On October 22, 2007, we published a notice of proposed rulemaking (NPRM) entitled Anchorage Regulation; Port Everglades, FL in the Federal Register (72 FR 59491). We received 10 letters commenting on the proposed rule. No public meeting was requested, and none was held.

Background and Purpose

During the last ten (10) years, nine (9) known vessel groundings and six (6) known vessel anchor mishaps have occurred during attempted or actual use of the Port Everglades anchorage areas. Anchoring mishaps include both misplacement of the anchor itself and/or laying of the anchor chain on the sensitive coral reefs. The east coast of Florida is susceptible to severe and erratic weather, and mariners who are not vigilant can find themselves in extreme situations.
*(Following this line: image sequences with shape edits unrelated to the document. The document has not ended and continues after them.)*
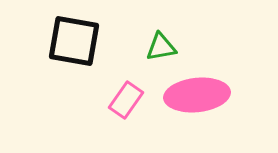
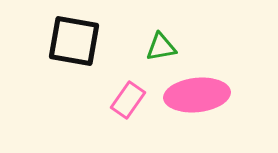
pink rectangle: moved 2 px right
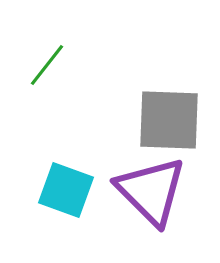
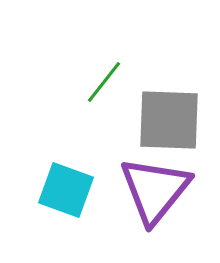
green line: moved 57 px right, 17 px down
purple triangle: moved 4 px right, 1 px up; rotated 24 degrees clockwise
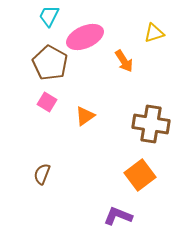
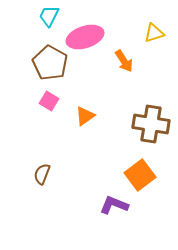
pink ellipse: rotated 6 degrees clockwise
pink square: moved 2 px right, 1 px up
purple L-shape: moved 4 px left, 11 px up
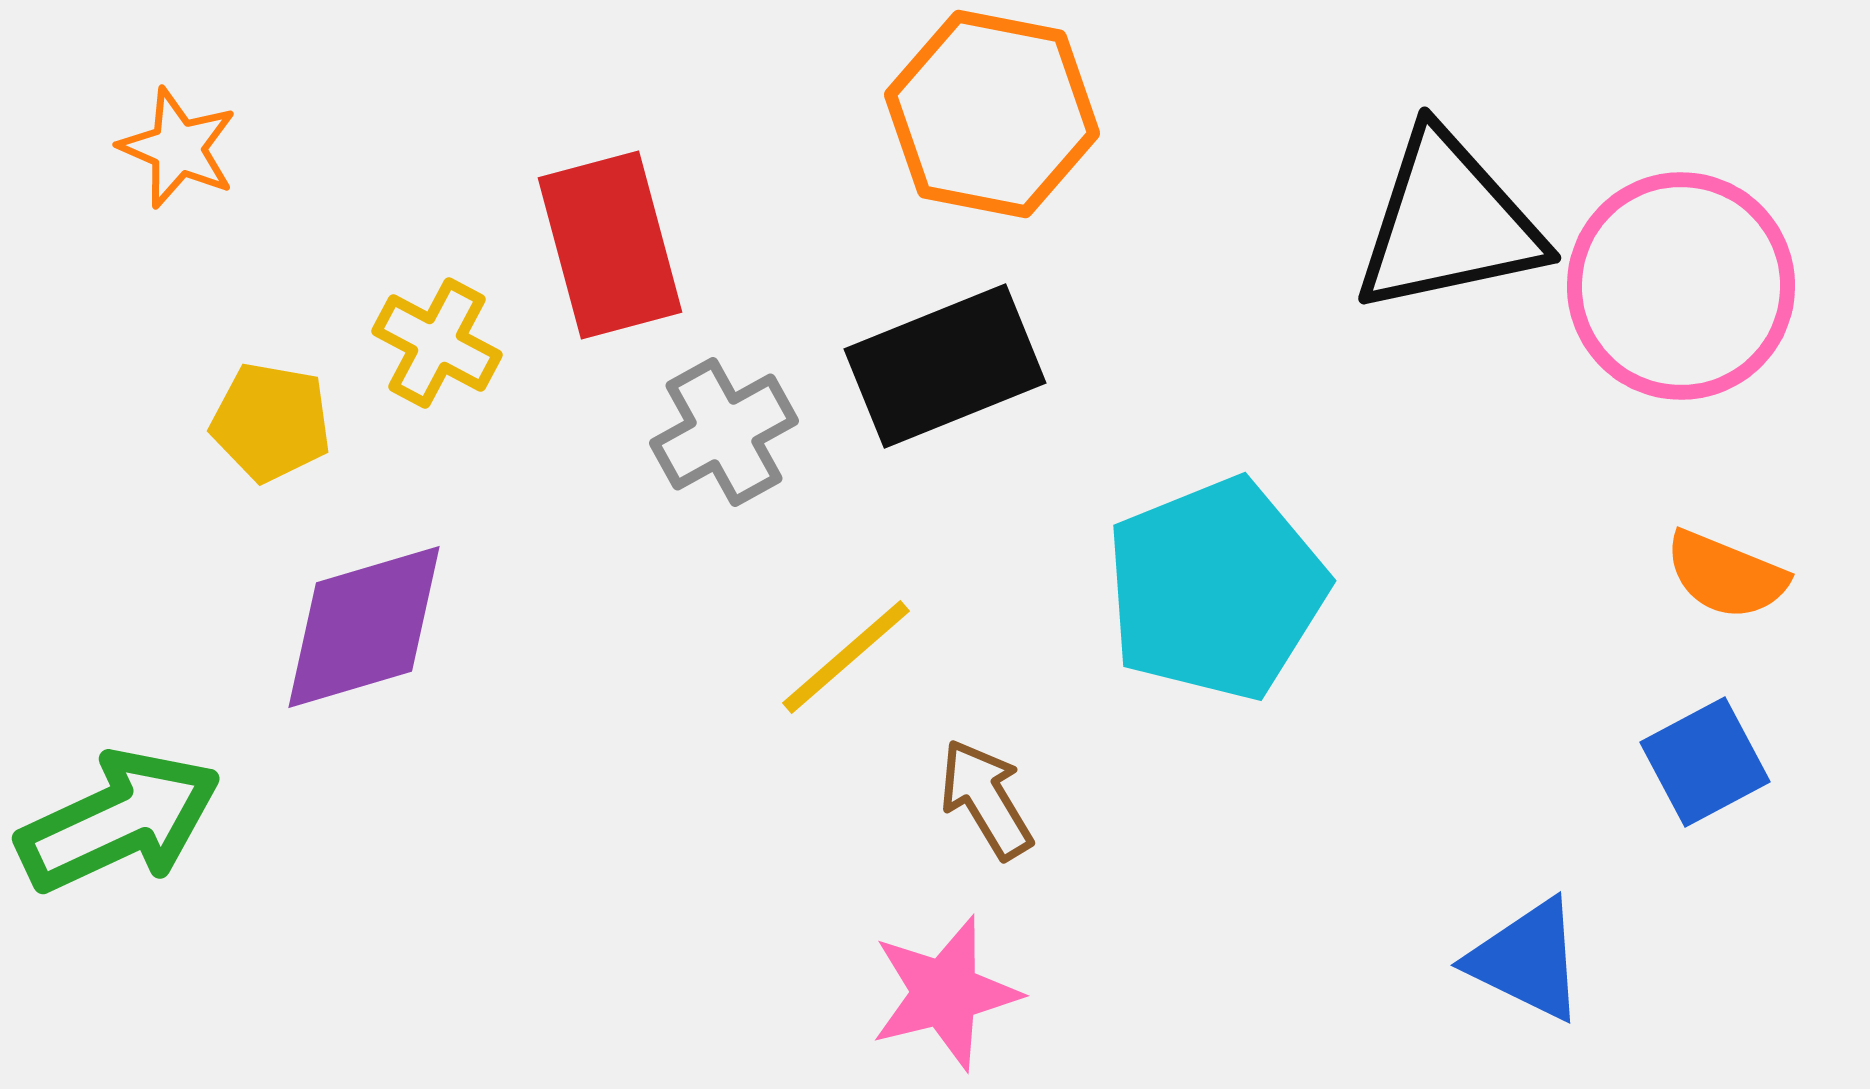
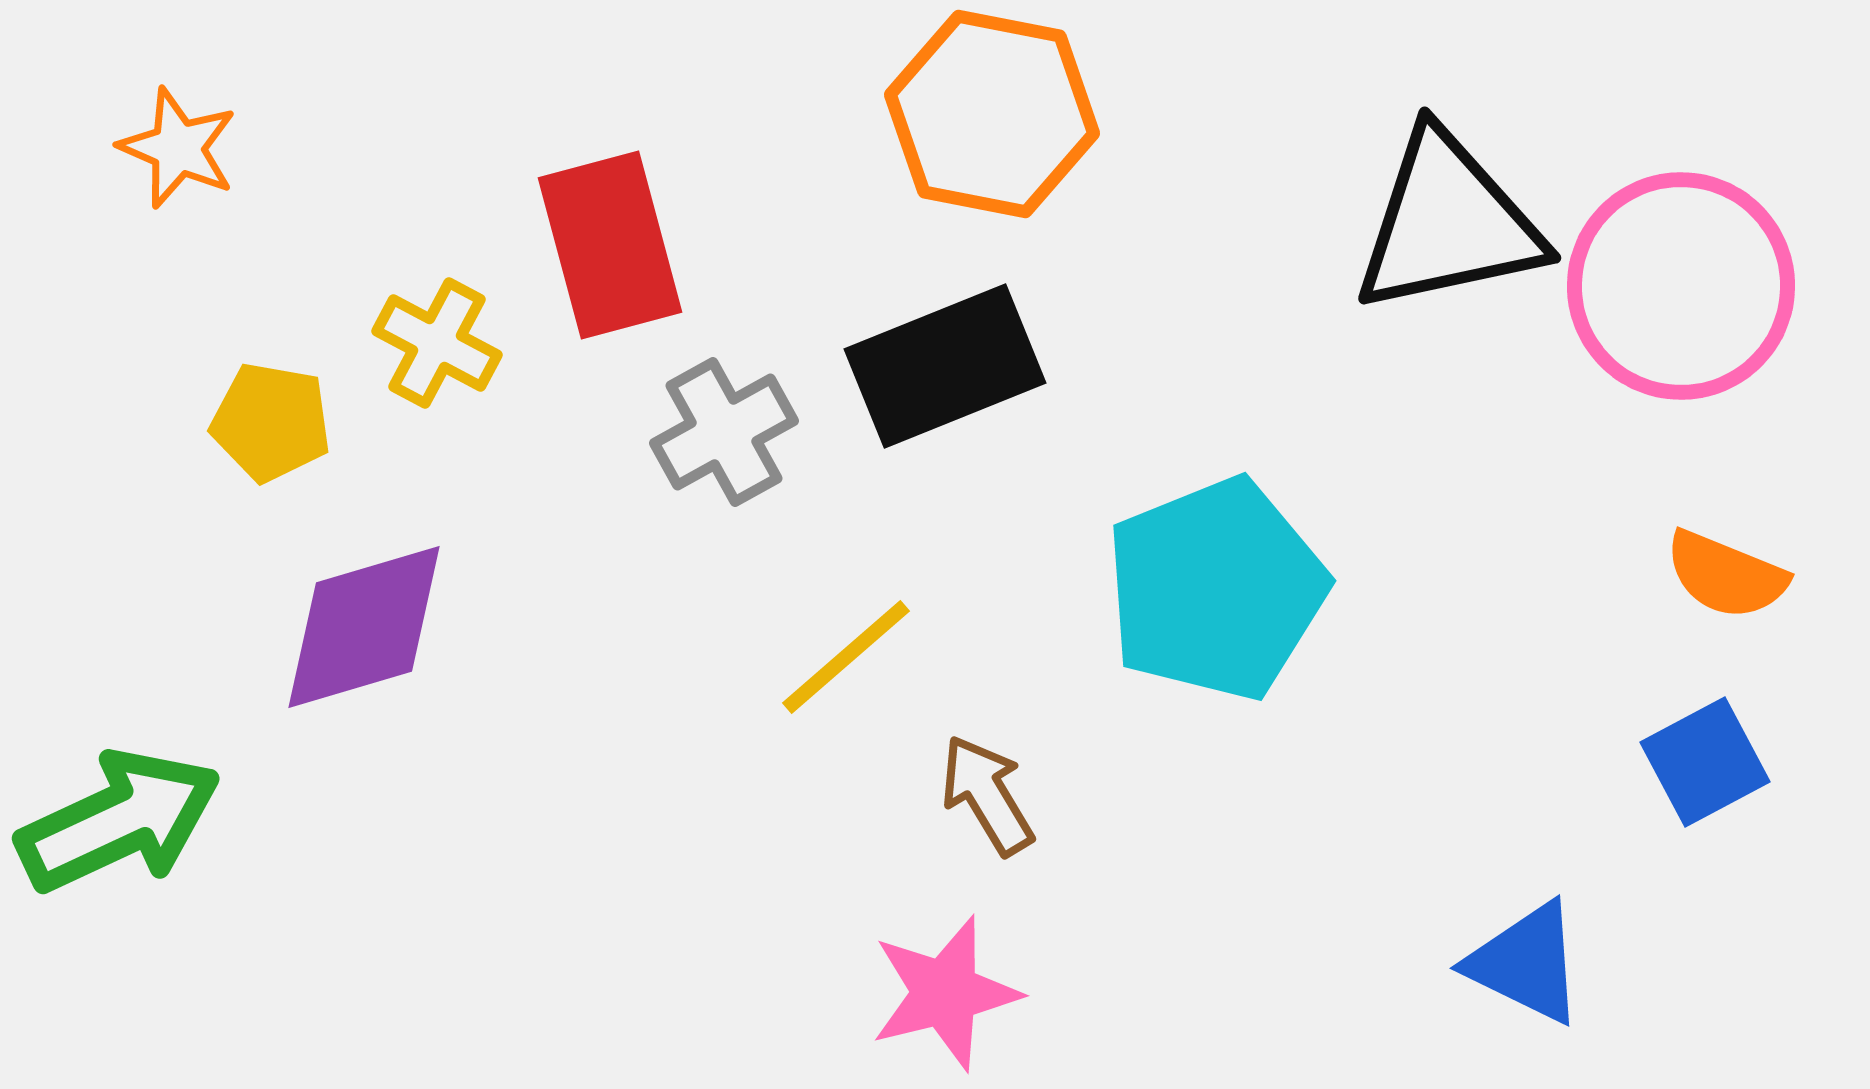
brown arrow: moved 1 px right, 4 px up
blue triangle: moved 1 px left, 3 px down
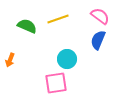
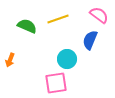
pink semicircle: moved 1 px left, 1 px up
blue semicircle: moved 8 px left
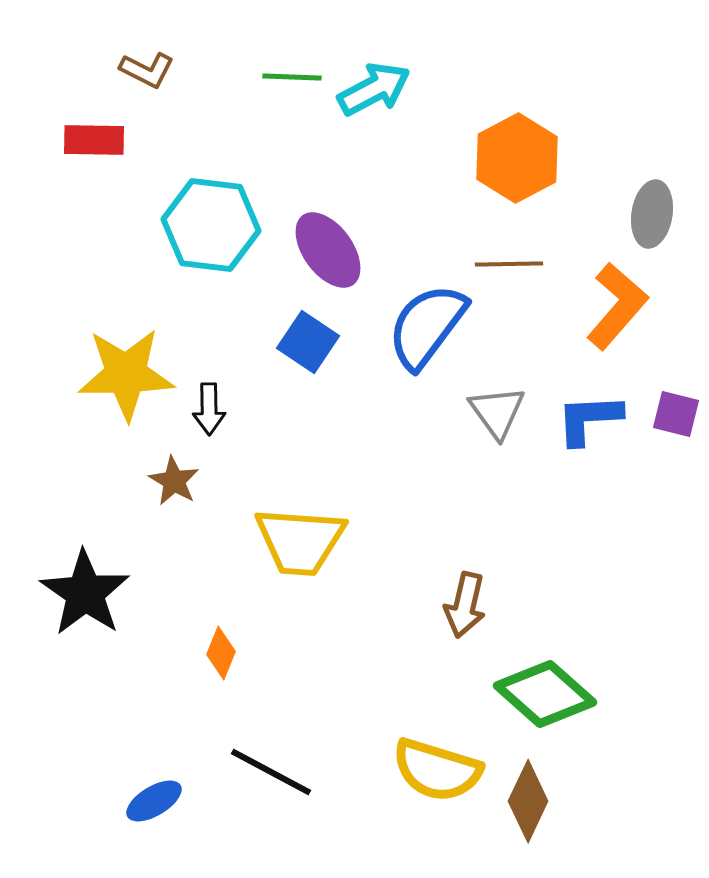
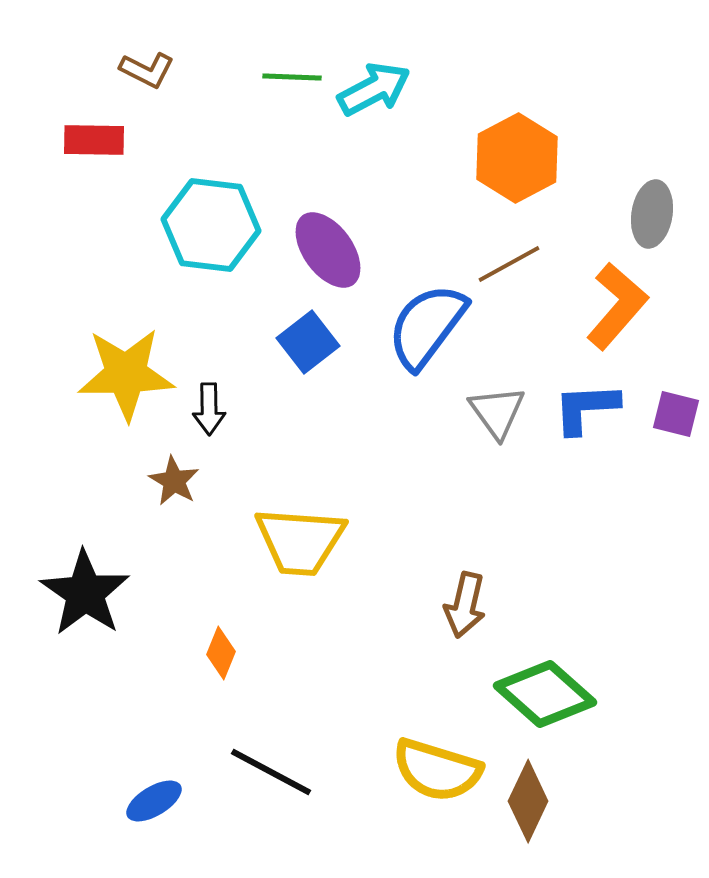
brown line: rotated 28 degrees counterclockwise
blue square: rotated 18 degrees clockwise
blue L-shape: moved 3 px left, 11 px up
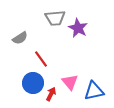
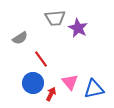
blue triangle: moved 2 px up
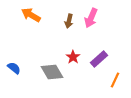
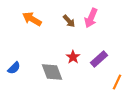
orange arrow: moved 1 px right, 4 px down
brown arrow: rotated 56 degrees counterclockwise
blue semicircle: rotated 96 degrees clockwise
gray diamond: rotated 10 degrees clockwise
orange line: moved 2 px right, 2 px down
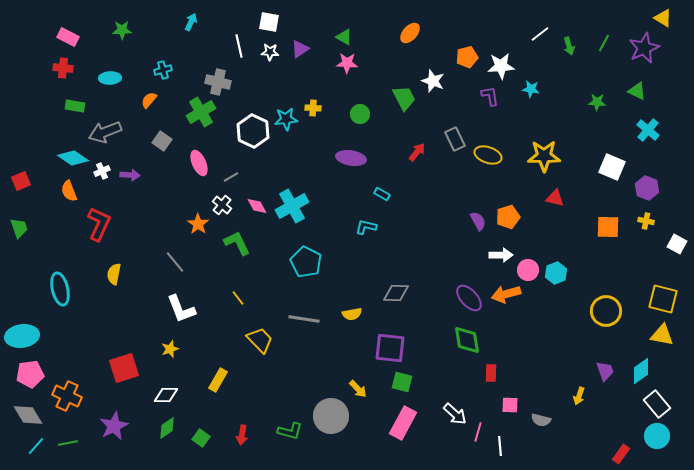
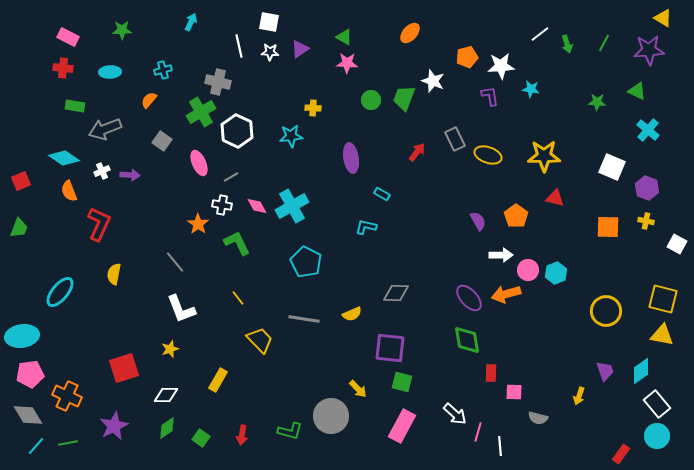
green arrow at (569, 46): moved 2 px left, 2 px up
purple star at (644, 48): moved 5 px right, 2 px down; rotated 20 degrees clockwise
cyan ellipse at (110, 78): moved 6 px up
green trapezoid at (404, 98): rotated 132 degrees counterclockwise
green circle at (360, 114): moved 11 px right, 14 px up
cyan star at (286, 119): moved 5 px right, 17 px down
white hexagon at (253, 131): moved 16 px left
gray arrow at (105, 132): moved 3 px up
cyan diamond at (73, 158): moved 9 px left
purple ellipse at (351, 158): rotated 72 degrees clockwise
white cross at (222, 205): rotated 30 degrees counterclockwise
orange pentagon at (508, 217): moved 8 px right, 1 px up; rotated 20 degrees counterclockwise
green trapezoid at (19, 228): rotated 40 degrees clockwise
cyan ellipse at (60, 289): moved 3 px down; rotated 52 degrees clockwise
yellow semicircle at (352, 314): rotated 12 degrees counterclockwise
pink square at (510, 405): moved 4 px right, 13 px up
gray semicircle at (541, 420): moved 3 px left, 2 px up
pink rectangle at (403, 423): moved 1 px left, 3 px down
Adverse weather conditions, proximity to the reef, congestion in the anchorage, poor navigation and seamanship were contributing factors to the groundings and anchoring mishaps in the Port Everglades anchorage and surrounding vicinity. The current anchorage regulation is published in 33 CFR 110.186. This rule is needed to strengthen existing anchoring requirements and guidelines in order to provide a higher degree of protection to the coastal area and sensitive benthic coral reef ecosystems, as well as to provide a safer anchorage for mariners. This rule re-designates the anchorage areas to account for anchor position and chain lay and limit the amount of time vessels may remain at anchorage. The Coast Guard has also researched alternative solutions for restructuring the anchorage. These alternatives have included: change nothing and continue to use the current anchorage; create anchorage circles to control the location of vessels in the anchorage; and remove the anchorage completely. The groundings and anchor mishaps have had a negative impact on the sensitive coral reefs and prompts the Coast Guard to alter the current anchorage area. Creating anchorage circles for precision anchorage does not eliminate the threat to the local reefs due to changing weather conditions that may cause vessels, even if properly anchored, to drag over the coral reefs to the west. Lastly, while removing the anchorage altogether would arguably be best for the environment, this option is not economically feasible due to the legitimate need for commercial vessels to anchor while awaiting berth in Port Everglades.

Discussion of Comments and Changes

On October 22, 2007 the Coast Guard published a notice of proposed rulemaking (NPRM) that proposed changing the location of the commercial anchorage located offshore from Port Everglades in Fort Lauderdale, Florida. Ten letters were received in response to the NPRM. All ten letters were in favor of moving the anchorage into deeper waters to protect the environment. Within the ten letters there were numerous different comments addressing the new location of the anchorage.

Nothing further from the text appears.